Arm Intervention/treatment
Experimental: SOF/VEL/VOX
SOF/VEL/VOX for 12 weeks
Drug: SOF/VEL/VOX
400/100/100 mg FDC tablet administered orally once daily with food
Other Names:
  • Vosevi®
  • GS-7977/GS-5816/GS-9857

Experimental: SOF/VEL
SOF/VEL for 12 weeks
Drug: SOF/VEL
400/100 mg FDC tablet administered orally once daily without regard to food
Other Names:
  • Epclusa®
  • GS-7977/GS-5816




Primary Outcome Measures :
  1. Percentage of Participants With Sustained Virologic Response (SVR) 12 Weeks After Discontinuation of Therapy (SVR12) [ Time Frame: Posttreatment Week 12 ]
    SVR12 was defined as HCV RNA < the lower limit of quantitation (LLOQ) at 12 weeks after stopping study treatment.

  2. Percentage of Participants Who Permanently Discontinue Study Drug Due to an Adverse Event [ Time Frame: Up to 12 weeks ]

Secondary Outcome Measures :
  1. Percentage of Participants With SVR at 4 and 24 Weeks After Discontinuation of Therapy (SVR4 and SVR24) [ Time Frame: Posttreatment Weeks 4 and 24 ]
    SVR4 and SVR24 were defined as HCV RNA < LLOQ at 4 and 24 weeks after stopping study treatment, respectively.

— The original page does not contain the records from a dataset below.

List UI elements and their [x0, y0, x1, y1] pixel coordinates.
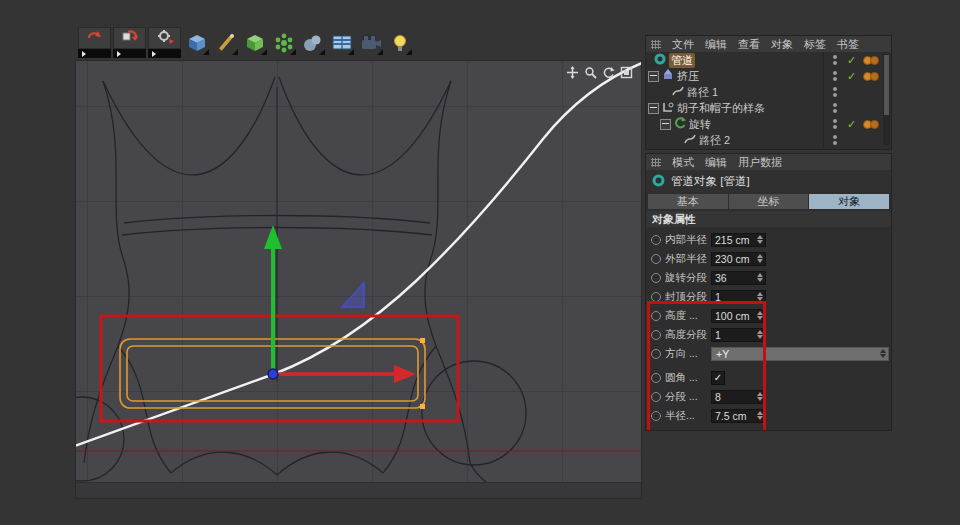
fillet-checkbox[interactable]: ✓ — [711, 371, 725, 385]
inner-radius-row: 内部半径 215 cm — [646, 230, 891, 249]
visibility-dots-icon[interactable] — [828, 135, 841, 145]
keyframe-circle-icon[interactable] — [651, 311, 661, 321]
fillet-radius-field[interactable]: 7.5 cm — [711, 409, 766, 423]
viewport[interactable] — [75, 60, 642, 499]
subdivision-surface-button[interactable] — [242, 30, 268, 56]
origin-handle[interactable] — [268, 369, 278, 379]
stepper-icon[interactable] — [757, 273, 765, 282]
spline-curve[interactable] — [76, 63, 641, 447]
collapse-icon[interactable] — [660, 119, 671, 130]
light-button[interactable] — [387, 30, 413, 56]
object-row-tube[interactable]: 管道 ✓ — [646, 52, 891, 68]
viewport-canvas[interactable] — [76, 61, 641, 498]
visibility-dots-icon[interactable] — [828, 71, 841, 81]
rotation-segments-field[interactable]: 36 — [711, 271, 766, 285]
stepper-icon[interactable] — [757, 311, 765, 320]
menu-view[interactable]: 查看 — [738, 37, 760, 52]
keyframe-circle-icon[interactable] — [651, 330, 661, 340]
expand-arrow-icon — [82, 51, 86, 57]
stepper-icon[interactable] — [757, 254, 765, 263]
redo-button[interactable] — [113, 27, 146, 58]
keyframe-circle-icon[interactable] — [651, 411, 661, 421]
collapse-icon[interactable] — [648, 103, 659, 114]
visibility-dots-icon[interactable] — [828, 103, 841, 113]
phong-tag-icon[interactable] — [862, 120, 880, 129]
visibility-dots-icon[interactable] — [828, 119, 841, 129]
collapse-icon[interactable] — [648, 71, 659, 82]
cube-primitive-button[interactable] — [184, 30, 210, 56]
pan-icon[interactable] — [565, 65, 579, 79]
stepper-icon[interactable] — [757, 235, 765, 244]
height-field[interactable]: 100 cm — [711, 309, 766, 323]
menu-edit[interactable]: 编辑 — [705, 155, 727, 170]
array-generator-button[interactable] — [271, 30, 297, 56]
keyframe-circle-icon[interactable] — [651, 392, 661, 402]
metaball-button[interactable] — [300, 30, 326, 56]
stepper-icon[interactable] — [757, 292, 765, 301]
tab-basic[interactable]: 基本 — [648, 194, 728, 209]
tree-scrollbar[interactable] — [883, 54, 890, 145]
property-label: 内部半径 — [665, 233, 711, 247]
object-row-path-1[interactable]: 路径 1 — [646, 84, 891, 100]
keyframe-circle-icon[interactable] — [651, 235, 661, 245]
x-axis-arrow[interactable] — [279, 365, 416, 383]
menu-bookmarks[interactable]: 书签 — [837, 37, 859, 52]
stepper-icon[interactable] — [757, 392, 765, 401]
tab-coordinates[interactable]: 坐标 — [729, 194, 809, 209]
orientation-dropdown[interactable]: +Y — [711, 347, 889, 361]
visibility-dots-icon[interactable] — [828, 87, 841, 97]
keyframe-circle-icon[interactable] — [651, 273, 661, 283]
enable-check-icon[interactable]: ✓ — [845, 70, 858, 83]
menu-tags[interactable]: 标签 — [804, 37, 826, 52]
floor-button[interactable] — [329, 30, 355, 56]
keyframe-circle-icon[interactable] — [651, 349, 661, 359]
visibility-dots-icon[interactable] — [828, 55, 841, 65]
y-axis-arrow[interactable] — [264, 225, 282, 374]
property-label: 半径... — [665, 409, 711, 423]
tube-vertex-dot[interactable] — [420, 404, 425, 409]
phong-tag-icon[interactable] — [862, 56, 880, 65]
redo-options-strip[interactable] — [113, 49, 146, 58]
height-segments-field[interactable]: 1 — [711, 328, 766, 342]
undo-icon — [85, 28, 105, 48]
undo-options-strip[interactable] — [78, 49, 111, 58]
menu-user-data[interactable]: 用户数据 — [738, 155, 782, 170]
zoom-icon[interactable] — [583, 65, 597, 79]
stepper-icon[interactable] — [757, 411, 765, 420]
panel-grip-icon[interactable] — [651, 158, 661, 167]
keyframe-circle-icon[interactable] — [651, 373, 661, 383]
menu-edit[interactable]: 编辑 — [705, 37, 727, 52]
tab-object[interactable]: 对象 — [809, 194, 889, 209]
tube-vertex-dot[interactable] — [420, 338, 425, 343]
fillet-segments-field[interactable]: 8 — [711, 390, 766, 404]
outer-radius-field[interactable]: 230 cm — [711, 252, 766, 266]
phong-tag-icon[interactable] — [862, 72, 880, 81]
object-row-spline-group[interactable]: 胡子和帽子的样条 — [646, 100, 891, 116]
maximize-view-icon[interactable] — [619, 65, 633, 79]
tool-settings-button[interactable] — [148, 27, 181, 58]
bank-handle[interactable] — [342, 283, 364, 307]
cap-segments-field[interactable]: 1 — [711, 290, 766, 304]
menu-file[interactable]: 文件 — [672, 37, 694, 52]
rotate-icon[interactable] — [601, 65, 615, 79]
object-row-path-2[interactable]: 路径 2 — [646, 132, 891, 148]
undo-button[interactable] — [78, 27, 111, 58]
enable-check-icon[interactable]: ✓ — [845, 118, 858, 131]
camera-button[interactable] — [358, 30, 384, 56]
object-row-lathe[interactable]: 旋转 ✓ — [646, 116, 891, 132]
inner-radius-field[interactable]: 215 cm — [711, 233, 766, 247]
object-label: 旋转 — [689, 117, 711, 132]
menu-object[interactable]: 对象 — [771, 37, 793, 52]
keyframe-circle-icon[interactable] — [651, 254, 661, 264]
stepper-icon[interactable] — [757, 330, 765, 339]
attribute-menubar: 模式 编辑 用户数据 — [646, 154, 891, 170]
object-row-extrude[interactable]: 挤压 ✓ — [646, 68, 891, 84]
tool-options-strip[interactable] — [148, 49, 181, 58]
keyframe-circle-icon[interactable] — [651, 292, 661, 302]
menu-mode[interactable]: 模式 — [672, 155, 694, 170]
property-label: 旋转分段 — [665, 271, 711, 285]
spline-pen-button[interactable] — [213, 30, 239, 56]
panel-grip-icon[interactable] — [651, 40, 661, 49]
field-value: 8 — [715, 391, 721, 403]
enable-check-icon[interactable]: ✓ — [845, 54, 858, 67]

  2. Percentage of Participants With HCV RNA < LLOQ On Treatment [ Time Frame: Weeks 1, 2, 4, 8 and 12 ]
  3. Change From Baseline in HCV RNA [ Time Frame: Weeks 1, 2, 4, 8, and 12 ]
  4. Percentage of Participants With Virologic Failure [ Time Frame: Up to Posttreatment Week 24 ]
    • On-treatment virologic failure:

      • Breakthrough (confirmed HCV RNA ≥ LLOQ after having previously had HCV RNA < LLOQ while on treatment), or
      • Rebound (confirmed > 1 log10 IU/mL increase in HCV RNA from nadir while on treatment), or
      • Non-response (HCV RNA persistently ≥ LLOQ through 8 weeks of treatment)
    • Virologic relapse:

      • Confirmed HCV RNA ≥ LLOQ during the posttreatment period having achieved HCV RNA < LLOQ at last on-treatment visit.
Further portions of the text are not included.